It often puzzles people as to how one should select one approach over the other. It is often considered that for quality control (QC) purposes, one may use a single-point approach, while during product and/or method development stages, one may use a multi-point sampling approach. The single-point approach is often derived from multi-point sampling used during the product development stage. It is important to note that for ER products, usually there are no single-point tolerances, even for QC purposes. Should or do these approaches provide different outcomes? For example, with the multi-point sampling approach, dissolution may be measured at 5, 10, 15, 20, 30, 45, and 60 minutes, and for QC purposes, a single sampling time of say 30 minutes may be chosen. The dissolution results at 30 minutes should exactly be the same whether one uses a multi-point or single-point approach as dissolution is the property of the product that remained the same.
For selecting an approach (multiple or single), one may use the following rationale:
It appears that the confusion arises from the division of the tests as either drug dissolution or drug release tests. People often consider that if the test is a dissolution test, one may use single-point sampling, while for a release test, one should consider multi-point sampling. However, in reality, dissolution and release tests are the same things. If fact, one should consider the test as a drug release-based dissolution test. Therefore, it is very important to note that whether it is a QC test or a test for product/method development for an IR or ER product, it is a release-based dissolution test. One monitor (establishes) release characteristics of a drug from a product by measuring the content (dissolution) of the drug in the medium. It does not matter if one takes a sample at 5 minutes or 24 hours, if the drug is released, one needs to take a sample to measure the drug in the medium (dissolution). Therefore, for drug release/dissolution purposes, one sample should be sufficient, whether at 5 minutes or 24 hours, to establish whether the drug is releasable from the product or not.

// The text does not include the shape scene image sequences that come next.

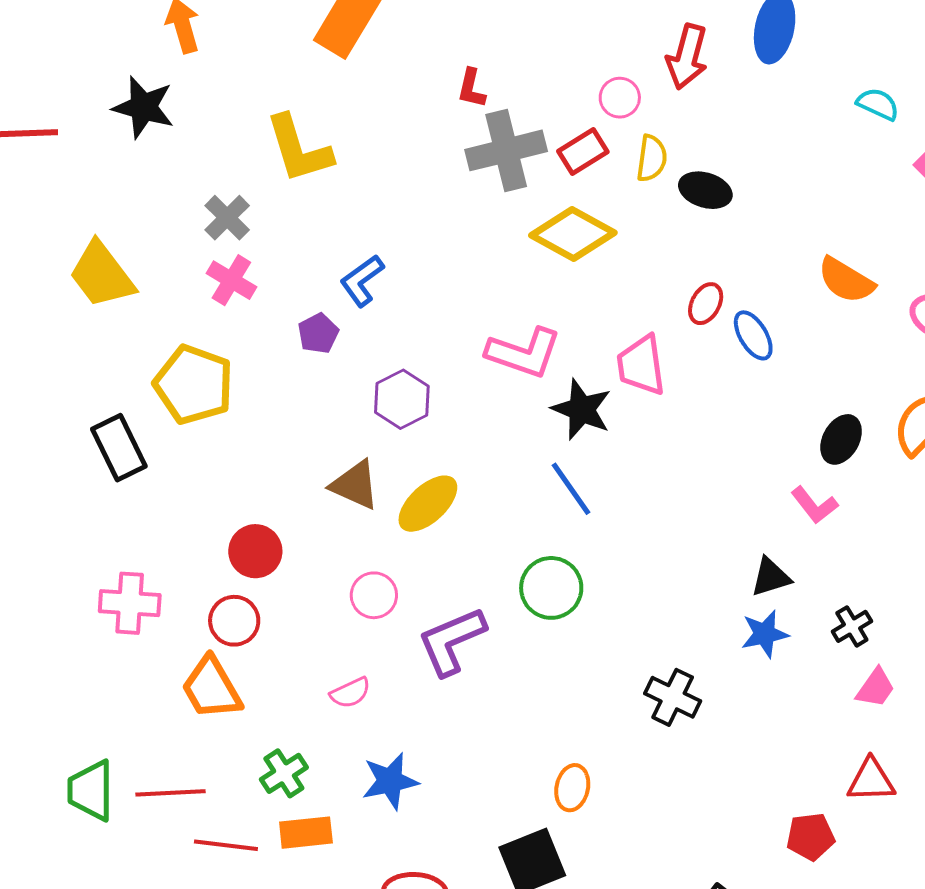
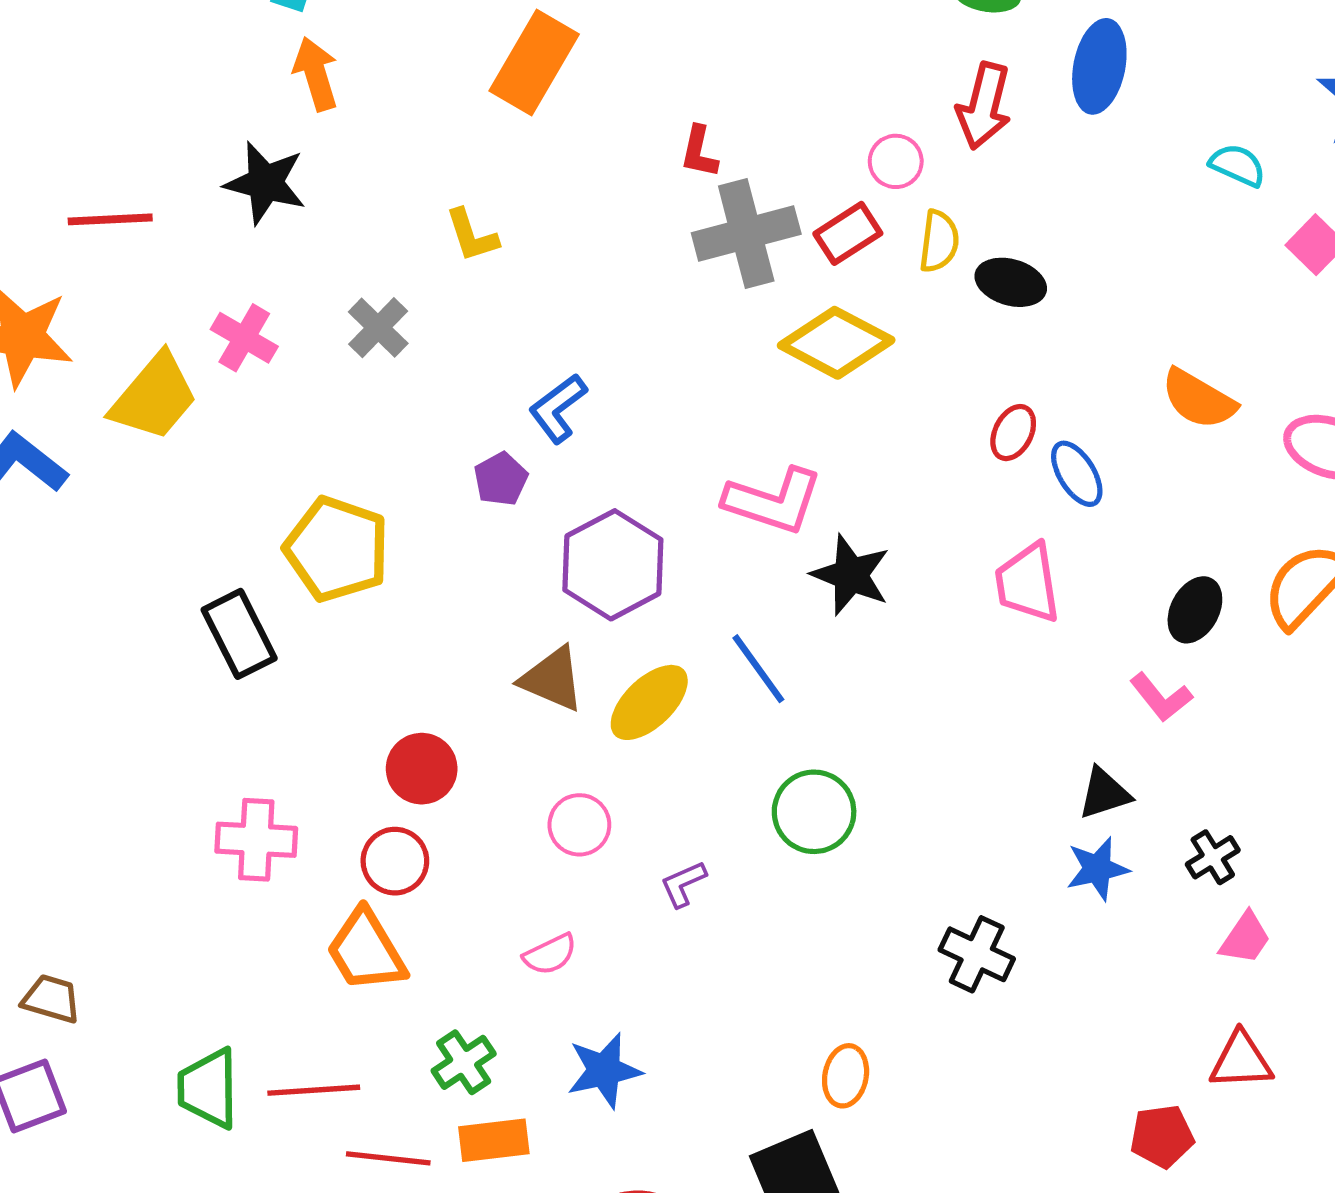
yellow L-shape: (299, 149) -> (472, 235), size x0.6
yellow trapezoid: (102, 275) -> (154, 397), moved, turned -102
pink cross: (231, 280) -> (244, 338), moved
pink trapezoid: (641, 365) -> (1028, 583), moved
purple hexagon: (402, 399) -> (613, 565), size x1.4
blue line: (571, 489) -> (758, 669), moved
purple L-shape: (452, 641) -> (683, 884), size x0.5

On the other hand, if one were to consider that in addition to the extent of drug release, its rate of release is important, then one has to measure dissolution at multiple sampling times. It is not a matter of preference, choice, or issues related to the type of product (IR or ER). It is the need to establish the rate of drug release/dissolution for a particular product. For example, if it is required for a product to release/dissolve a drug quickly for prompt/immediate action such as painkillers, then there is no point in monitoring the rate. One should decide how fast drug release/dissolution is required and then sample at that time to establish the required dissolution. It is generally assumed that if a drug is released within an hour or so the body may not recognize the differences in the rates, so there may not be a need for going for the extra step. On the other hand, if it is shown that the drug is to be released at a certain rate to complete dissolution even for an IR product, then multi-point sampling becomes a need and has to be monitored at different sampling times. Monitoring of the rate of release/dissolution for ER products is critical, to avoid any potential adverse effect (dose dumping or abrupt release) or lack of efficacy (slower than expected).
An important conclusion from the preceding discussion is that the type of sampling approach depends on the expected requirement of drug release/dissolution for the product action. A formulator/analyst is expected to fulfill this requirement.